* RECORDS FOR PROCESSING
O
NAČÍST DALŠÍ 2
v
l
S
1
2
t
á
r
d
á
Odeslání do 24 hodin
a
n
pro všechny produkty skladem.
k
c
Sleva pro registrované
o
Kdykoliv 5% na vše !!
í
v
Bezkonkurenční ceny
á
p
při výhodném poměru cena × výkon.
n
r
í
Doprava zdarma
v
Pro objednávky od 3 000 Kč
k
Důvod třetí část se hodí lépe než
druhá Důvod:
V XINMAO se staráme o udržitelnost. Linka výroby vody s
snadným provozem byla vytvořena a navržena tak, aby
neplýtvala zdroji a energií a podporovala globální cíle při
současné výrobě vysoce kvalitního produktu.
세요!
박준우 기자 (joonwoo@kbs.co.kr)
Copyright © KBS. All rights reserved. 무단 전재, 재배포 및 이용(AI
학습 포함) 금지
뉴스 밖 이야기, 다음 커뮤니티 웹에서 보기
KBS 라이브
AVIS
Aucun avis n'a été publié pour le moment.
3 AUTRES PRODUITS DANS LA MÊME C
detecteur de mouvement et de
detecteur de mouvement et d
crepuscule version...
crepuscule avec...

* * *

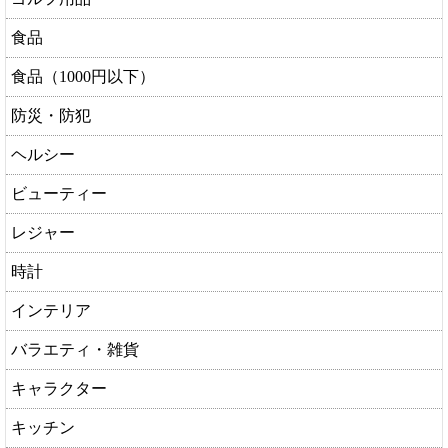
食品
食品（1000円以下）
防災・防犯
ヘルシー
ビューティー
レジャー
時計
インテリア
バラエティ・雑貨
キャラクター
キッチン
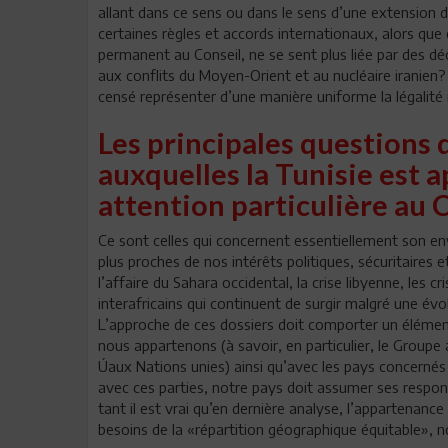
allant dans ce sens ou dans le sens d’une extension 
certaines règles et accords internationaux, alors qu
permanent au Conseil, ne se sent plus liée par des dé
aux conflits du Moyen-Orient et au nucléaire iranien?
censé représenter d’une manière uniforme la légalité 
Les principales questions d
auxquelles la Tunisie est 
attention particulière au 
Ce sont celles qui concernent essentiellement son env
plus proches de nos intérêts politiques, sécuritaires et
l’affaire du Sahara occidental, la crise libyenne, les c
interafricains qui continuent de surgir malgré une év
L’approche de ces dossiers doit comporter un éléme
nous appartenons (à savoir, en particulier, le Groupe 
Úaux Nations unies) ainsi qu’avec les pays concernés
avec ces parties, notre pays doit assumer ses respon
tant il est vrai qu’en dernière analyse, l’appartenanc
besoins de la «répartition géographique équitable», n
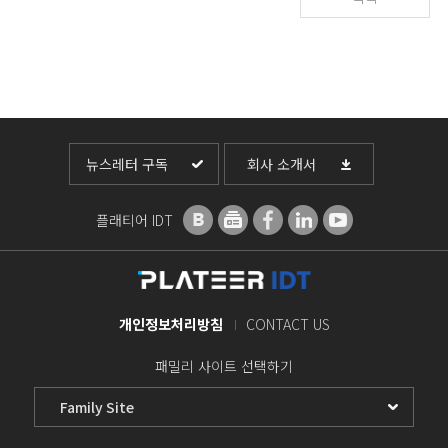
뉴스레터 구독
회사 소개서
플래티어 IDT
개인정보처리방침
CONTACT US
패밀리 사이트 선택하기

* ACTIVITY
In the listing above, find the line containing "3 AUTRES PRODUITS DANS LA MÊME C" and the line containing "crepuscule avec...", then quote both, plus every line between them, exactly as written.

* REPLY TO THE EXERCISE
3 AUTRES PRODUITS DANS LA MÊME C
detecteur de mouvement et de
detecteur de mouvement et d
crepuscule version...
crepuscule avec...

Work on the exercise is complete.